On Oct. 11, the U.S. Supreme Court will hear arguments in the case of National Pork Producers Council v. Ross, a case that will likely determine the power of states to impose minimum animal welfare standards for animal products sold in their state. Many court observers were surprised to learn that the court had granted a writ of certiorari in this case as the same set of justices had rejected a similar petition challenging the same law in 2021. But perhaps because the petitioners learned from the denial of certiorari in the previous case, they were able to craft arguments that resulted in the court agreeing to hear the challenge this time around.

It surprises many people to learn that there are no federal standards whatsoever for how animals must be housed, fed or cared for while being raised on farms or inc oncentrated animal feeding operations (CAFOs more commonly referred to as factory farms). No federal statute or regulation mandates any level of animal welfare for cattle, dairy cows, veal calves, pigs, chickens or any other animal raised for food. Federal law does not step in until the animals get on a slaughter truck.
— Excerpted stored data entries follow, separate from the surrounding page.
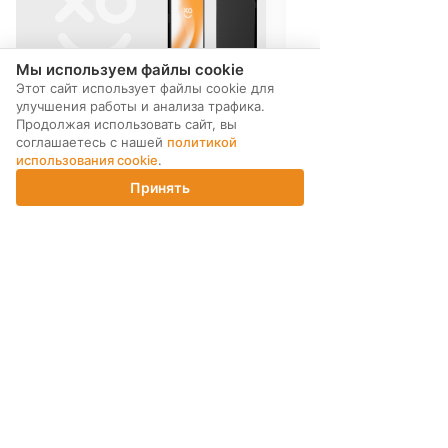
Мы используем файлы cookie
Этот сайт использует файлы cookie для
улучшения работы и анализа трафика.
Продолжая использовать сайт, вы
соглашаетесь с нашей
политикой
использования cookie
.
Принять
Главная
Каталог
Корзина
Магазины
Войти
МЫ В СОЦ. СЕТЯХ
ПОДПИСКА НА РАССЫЛКУ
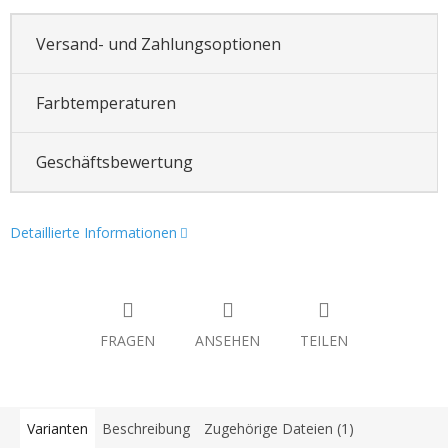
Versand- und Zahlungsoptionen
Farbtemperaturen
Geschäftsbewertung
Detaillierte Informationen
FRAGEN
ANSEHEN
TEILEN
Varianten
Beschreibung
Zugehörige Dateien (1)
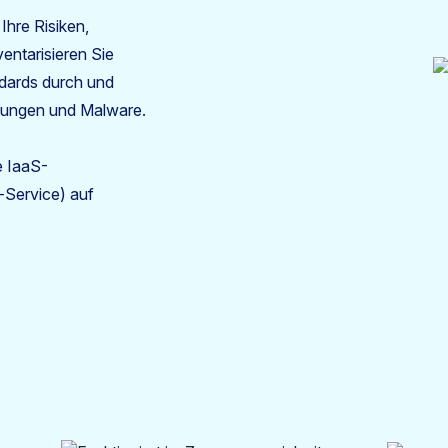
Ihre Risiken,
entarisieren Sie
dards durch und
ohungen und Malware.
 IaaS-
-Service) auf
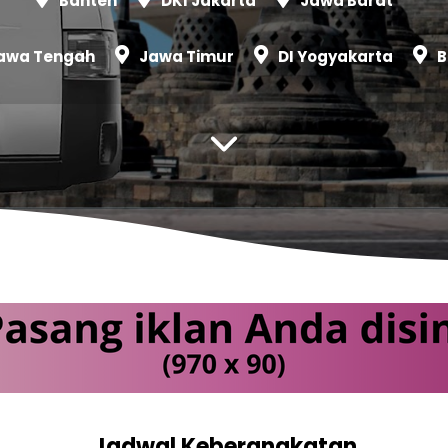
Banten
DKI Jakarta
Jawa Barat
awa Tengah
Jawa Timur
DI Yogyakarta
B
Jadwal Keberangkatan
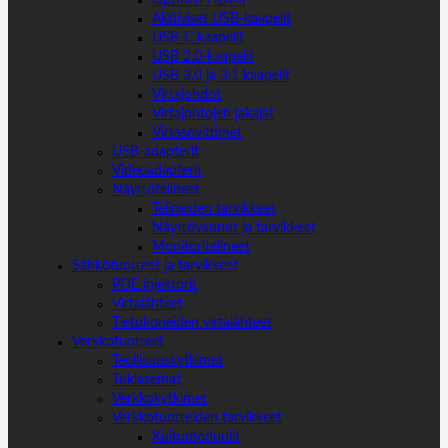
Optinen HDMI
Aktiiviset USB-kaapelit
USB-C kaapelit
USB 2.0-kaapelit
USB 3.0 ja 3.1 kaapelit
Virtajohdot
Virtajohtojen jakajat
Virtasovittimet
USB-adapterit
Videoadapterit
Näyttötelineet
Telineiden tarvikkeet
Näyttövaunut ja tarvikkeet
Monitoritelineet
Sähkötuotteet ja tarvikkeet
POE injektorit
Virtalähteet
Tietokoneiden virtalähteet
Verkkotuotteet
Teollisuuskytkimet
Tukiasemat
Verkkokytkimet
Verkkotuotteiden tarvikkeet
Kuitumoduulit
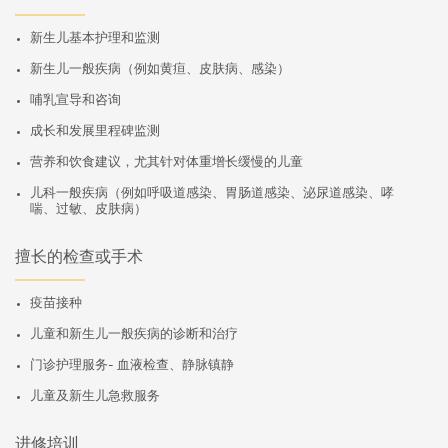
新生儿基本护理和监测
新生儿一般疾病（例如黄疸、皮肤病、感染）
哺乳宣导和咨询
成长和发展里程碑监测
营养和饮食建议，尤其针对体重增长缓慢的儿童
儿科一般疾病（例如呼吸道感染、胃肠道感染、泌尿道感染、哮
喘、过敏、皮肤病）
擅长的检查或手术
疫苗接种
儿童和新生儿一般疾病的诊断和治疗
门诊护理服务- 血液检查、静脉镇静
儿童及新生儿急救服务
进修培训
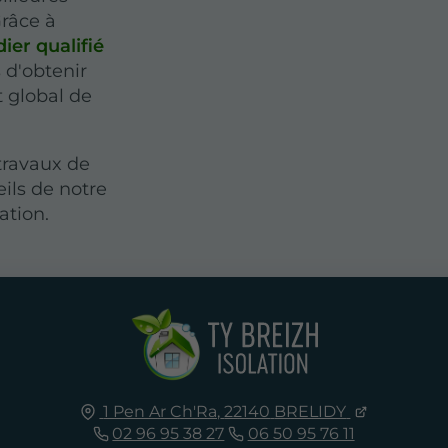
Grâce à
ier qualifié
 d'obtenir
t global de
travaux de
ils de notre
ation.
1 Pen Ar Ch'Ra,
22140
BRELIDY
02 96 95 38 27
06 50 95 76 11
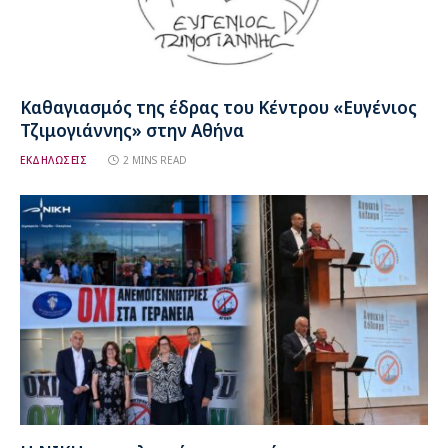
Καθαγιασμός της έδρας του Κέντρου «Ευγένιος
Τζιμογιάννης» στην Αθήνα
ΕΚΔΗΛΩΣΕΙΣ
2 MINS READ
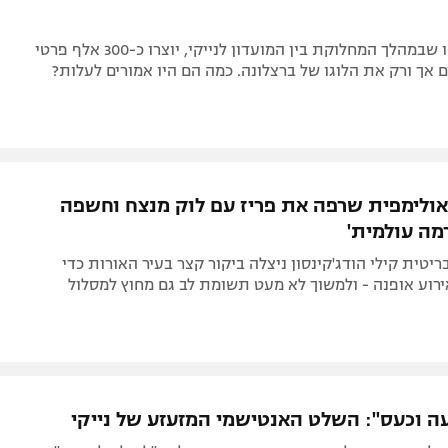
בספרד דיווחו שבמהלך המחלוקת בין המועדון לנייקי, יוצרו כ-300 אלף פרטי
 אך ורק את הלוגו של ברצלונה. כמה הם היו אמורים לעלות?
ולימפית שרפה את פריז עם לוק מנצח וחשפה
מה עולמית'
טית קילי הודג'קינסון ניצלה ביקור קצר בעיר האורות כדי
וע אופנה - ולמשוך לא מעט תשומת לב גם מחוץ למסלול
עה וכעס": השלט האנטישמי המזעזע של נייקי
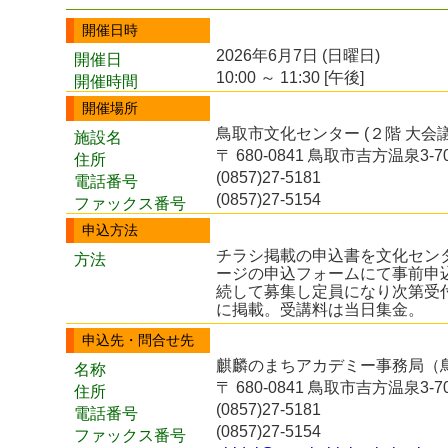
開催日時
2026年6月7日 (日曜日)
開催日
10:00 ～ 11:30 [午後]
開催時間
開催場所
鳥取市文化センター (２階 大会議
施設名
〒 680-0841 鳥取市吉方温泉3-7
住所
(0857)27-5181
電話番号
(0857)27-5154
ファックス番号
申込方法
チラシ掲載の申込書を文化セン
方法
ージの申込フォームにて事前申
続して募集し定員になり次第受
に掲載。受講料は当日集金。
申込先・問合せ先
麒麟のまちアカデミー事務局（
名称
〒 680-0841 鳥取市吉方温泉3-7
住所
(0857)27-5181
電話番号
(0857)27-5154
ファックス番号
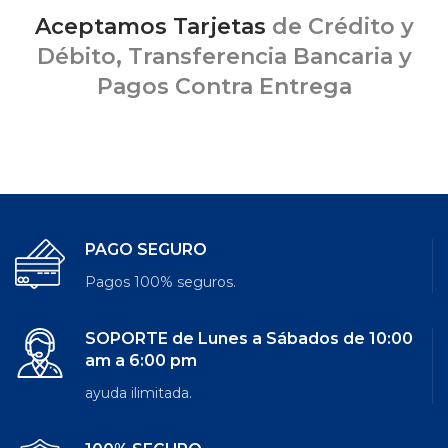
Aceptamos Tarjetas
de Crédito y
Débito, Transferencia Bancaria y
Pagos Contra Entrega
PAGO SEGURO
Pagos 100% seguros.
SOPORTE de Lunes a Sábados de 10:00
am a 6:00 pm
ayuda ilimitada.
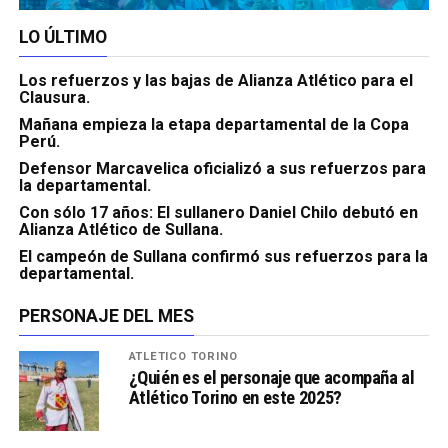
LO ÚLTIMO
Los refuerzos y las bajas de Alianza Atlético para el
Clausura.
Mañana empieza la etapa departamental de la Copa
Perú.
Defensor Marcavelica oficializó a sus refuerzos para
la departamental.
Con sólo 17 años: El sullanero Daniel Chilo debutó en
Alianza Atlético de Sullana.
El campeón de Sullana confirmó sus refuerzos para la
departamental.
PERSONAJE DEL MES
ATLÉTICO TORINO
¿Quién es el personaje que acompaña al
Atlético Torino en este 2025?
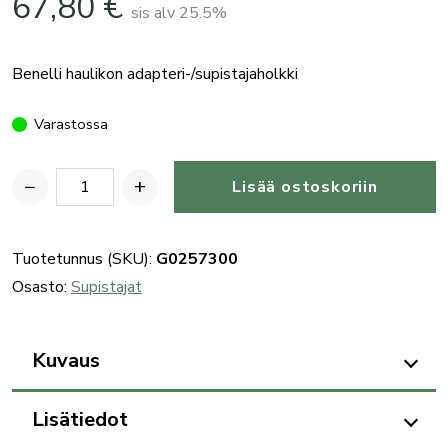
67,80
€
sis alv 25.5%
Benelli haulikon adapteri-/supistajaholkki
Varastossa
−
+
Lisää ostoskoriin
Benelli
haulikon
adapteri-
Tuotetunnus (SKU):
G0257300
/supistajaholkki
Osasto:
Supistajat
rekyylinvaimentajaan
(M***)
Kuvaus
määrä
Lisätiedot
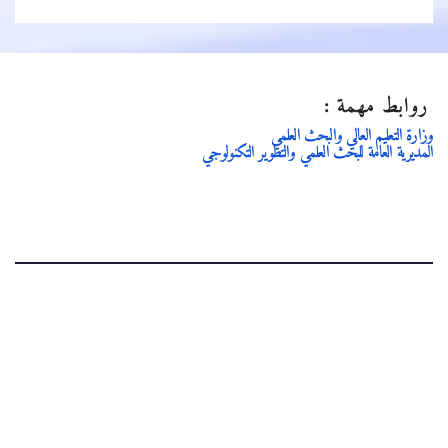
روابط مهمة :
وزارة التعليم العالي والبحث العلمي
المديرية العامة للبحث العلمي والتطوير التكنولوجي
.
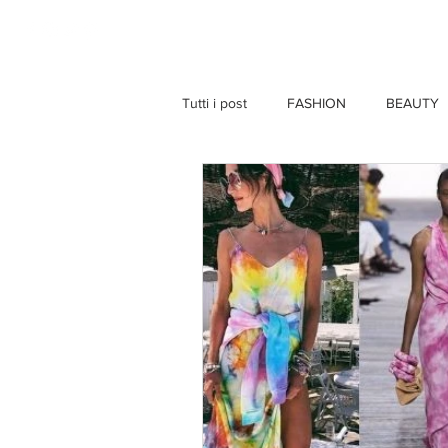
HOME
Tutti i post
FASHION
BEAUTY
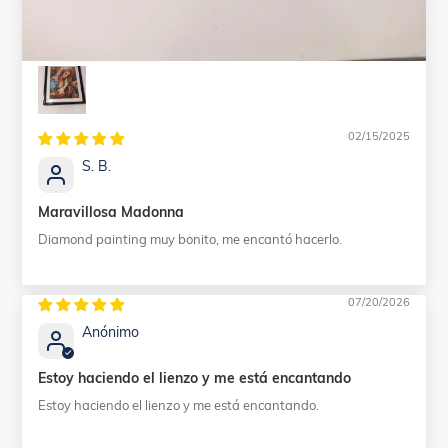
02/15/2025
S. B.
Maravillosa Madonna
Diamond painting muy bonito, me encantó hacerlo.
07/20/2026
Anónimo
Estoy haciendo el lienzo y me está encantando
Estoy haciendo el lienzo y me está encantando.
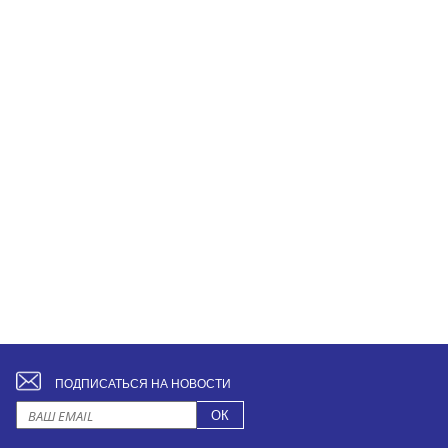
ПОДПИСАТЬСЯ НА НОВОСТИ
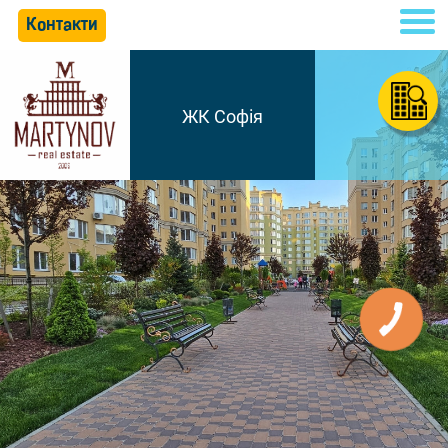
Контакти
ЖК Софія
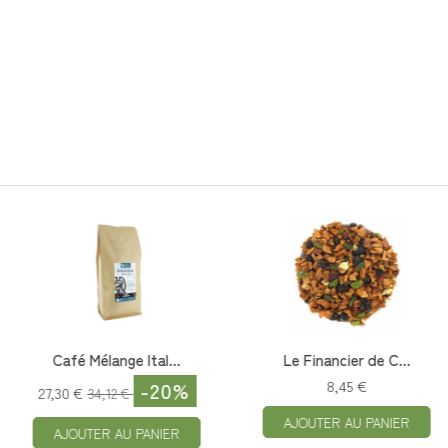
de C...
Café Mélange Mais...
Thé au C
-20%
7,60
25,16 €
31,45 €
PANIER
AJOUTER A
AJOUTER AU PANIER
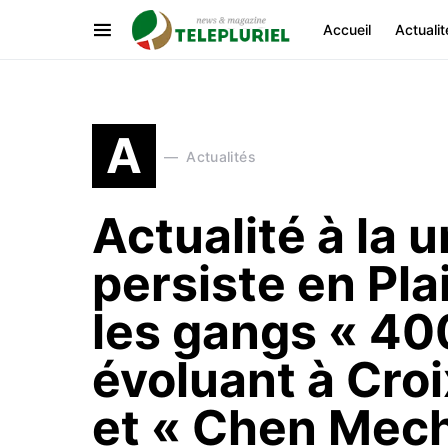
Accueil
Actualit
A
Actualités
Actualité à la u
persiste en Pla
les gangs « 4
évoluant à Cro
et « Chen Mech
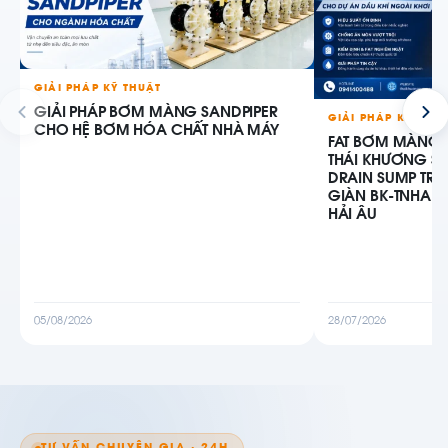
GIẢI PHÁP KỸ THUẬT
GIẢI PHÁP BƠM MÀNG SANDPIPER
GIẢI PHÁP KỸ THU
CHO HỆ BƠM HÓA CHẤT NHÀ MÁY
FAT BƠM MÀNG 
THÁI KHƯƠNG S
DRAIN SUMP TR
GIÀN BK-TNHA, 
HẢI ÂU
05/08/2026
28/07/2026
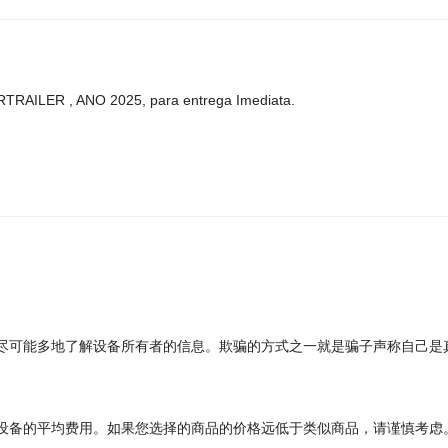
RTRAILER , ANO 2025, para entrega Imediata.
尽可能多地了解设备所有者的信息。欺骗的方式之一就是骗子声称自己是
设备的平均费用。如果您选择的商品的价格远低于类似商品，请谨慎考虑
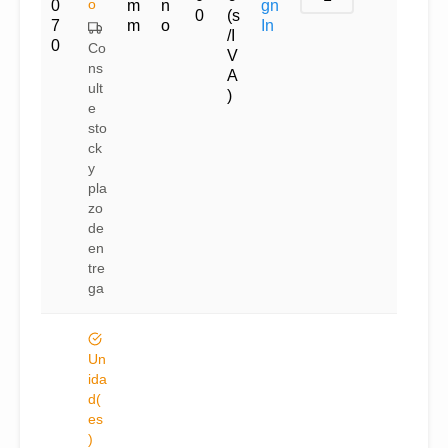
o
0
m
n
gn
0
(s
7
m
o
In
/I
0
Co
V
ns
A
ult
)
e
sto
ck
y
pla
zo
de
en
tre
ga
Un
ida
d(
es
)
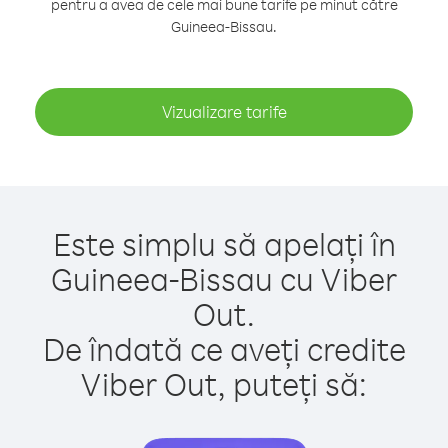
pentru a avea de cele mai bune tarife pe minut către
Guineea-Bissau.
Vizualizare tarife
Este simplu să apelați în
Guineea-Bissau cu Viber
Out.
De îndată ce aveți credite
Viber Out, puteți să:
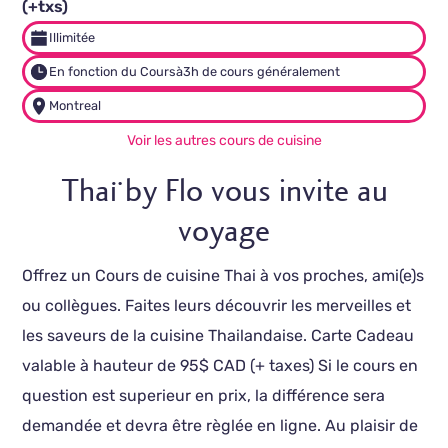
(+txs)
Illimitée
En fonction du Cours
à
3h de cours généralement
Montreal
Voir les autres cours de cuisine
Thaï by Flo vous invite au
voyage
Offrez un Cours de cuisine Thai à vos proches, ami(e)s
ou collègues. Faites leurs découvrir les merveilles et
les saveurs de la cuisine Thailandaise. Carte Cadeau
valable à hauteur de 95$ CAD (+ taxes) Si le cours en
question est superieur en prix, la différence sera
demandée et devra être règlée en ligne. Au plaisir de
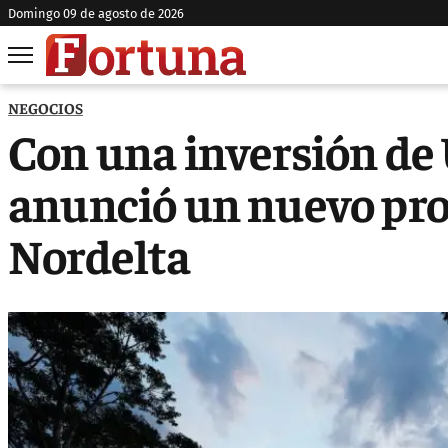
domingo 09 de agosto de 2026
NEGOCIOS
Con una inversión de 
anunció un nuevo pro
Nordelta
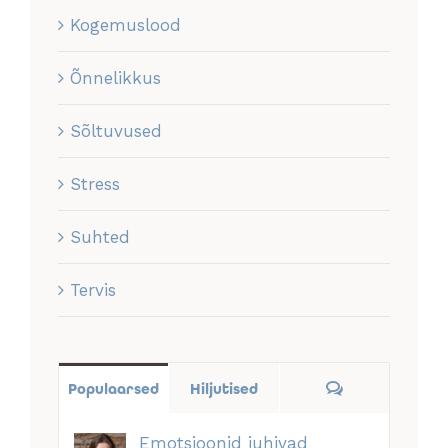
Kogemuslood
Õnnelikkus
Sõltuvused
Stress
Suhted
Tervis
Comments
Populaarsed
Hiljutised
Emotsioonid juhivad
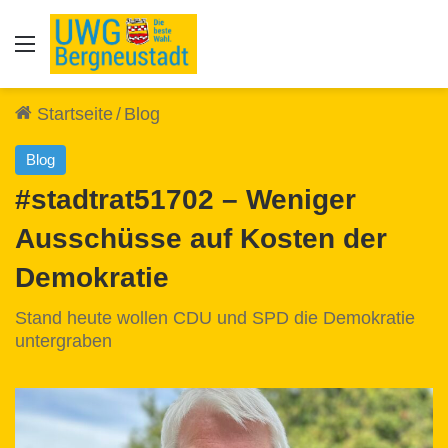
Auswahl
Startseite
/
Blog
Blog
#stadtrat51702 – Weniger
Ausschüsse auf Kosten der
Demokratie
Stand heute wollen CDU und SPD die Demokratie
untergraben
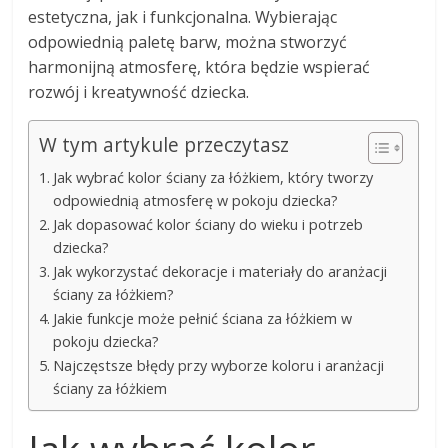
estetyczna, jak i funkcjonalna. Wybierając
odpowiednią paletę barw, można stworzyć
harmonijną atmosferę, która będzie wspierać
rozwój i kreatywność dziecka.
W tym artykule przeczytasz
Jak wybrać kolor ściany za łóżkiem, który tworzy
odpowiednią atmosferę w pokoju dziecka?
Jak dopasować kolor ściany do wieku i potrzeb
dziecka?
Jak wykorzystać dekoracje i materiały do aranżacji
ściany za łóżkiem?
Jakie funkcje może pełnić ściana za łóżkiem w
pokoju dziecka?
Najczęstsze błędy przy wyborze koloru i aranżacji
ściany za łóżkiem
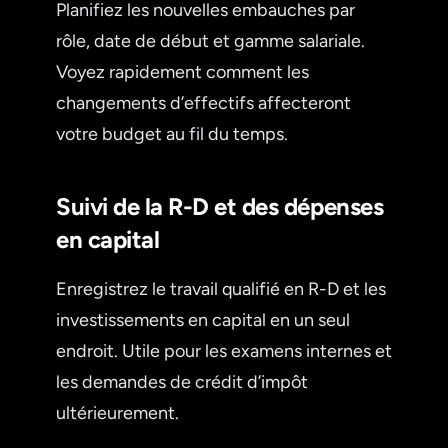
Planifiez les nouvelles embauches par
rôle, date de début et gamme salariale.
Voyez rapidement comment les
changements d’effectifs affecteront
votre budget au fil du temps.
Suivi de la R-D et des dépenses
en capital
Enregistrez le travail qualifié en R-D et les
investissements en capital en un seul
endroit. Utile pour les examens internes et
les demandes de crédit d’impôt
ultérieurement.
Then, there are exceedingly weak and nearly irrelevant standards for animals being transported to slaughter, the 28 Hour Law, 49 U.S.C. Section 80502, and a broad requirement that some animals need to be rendered insensible to pain prior to slaughter, the Humane Methods of Slaughter Act (HMSA), 7 U.S.C. Sections 1901-1907. The HMSA affords no protection at all for poultry or rabbits slaughtered for food.